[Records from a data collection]

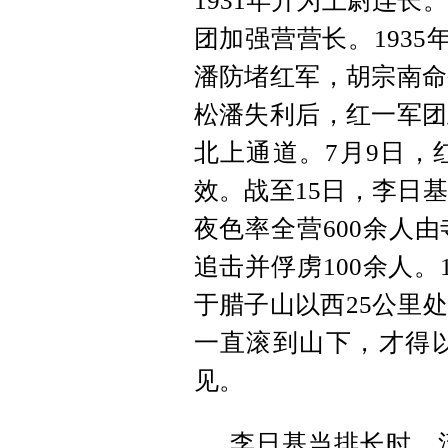
1931年升为上尉连长
团加强营营长。1935
潘防堵红军，胡宗南命
松潘失利后，红一军团
北上通道。7月9日，
效。战至15日，李日
夜色率全营600余人
追击并俘虏100余人
于腊子山以西25公里
一直滚到山下，才得
见。
李日基当排长时，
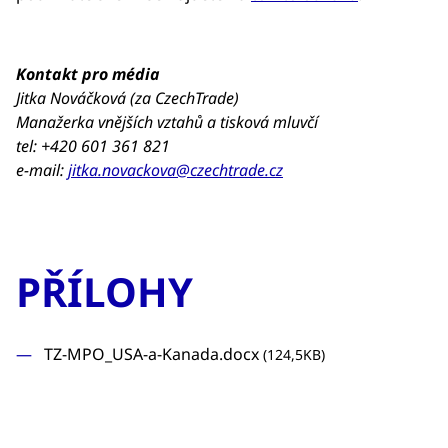
Kontakt pro média
Jitka Nováčková (za CzechTrade)
Manažerka vnějších vztahů a tisková mluvčí
tel: +420 601 361 821
e-mail:
jitka.novackova@czechtrade.cz
PŘÍLOHY
TZ-MPO_USA-a-Kanada.docx
(124,5KB)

▶ Work request: Leave images out of the retyped records; keep all else exact.

▶ Output for this task:
1931年升为上尉连长
团加强营营长。1935
潘防堵红军，胡宗南命
松潘失利后，红一军团
北上通道。7月9日，
效。战至15日，李日
夜色率全营600余人
追击并俘虏100余人
于腊子山以西25公里
一直滚到山下，才得
见。
李日基当排长时，
Kontakt pro média
Jitka Nováčková (za CzechTrade)
Manažerka vnějších vztahů a tisková mluvčí
tel: +420 601 361 821
e-mail:
jitka.novackova@czechtrade.cz
PŘÍLOHY
TZ-MPO_USA-a-Kanada.docx
(124,5KB)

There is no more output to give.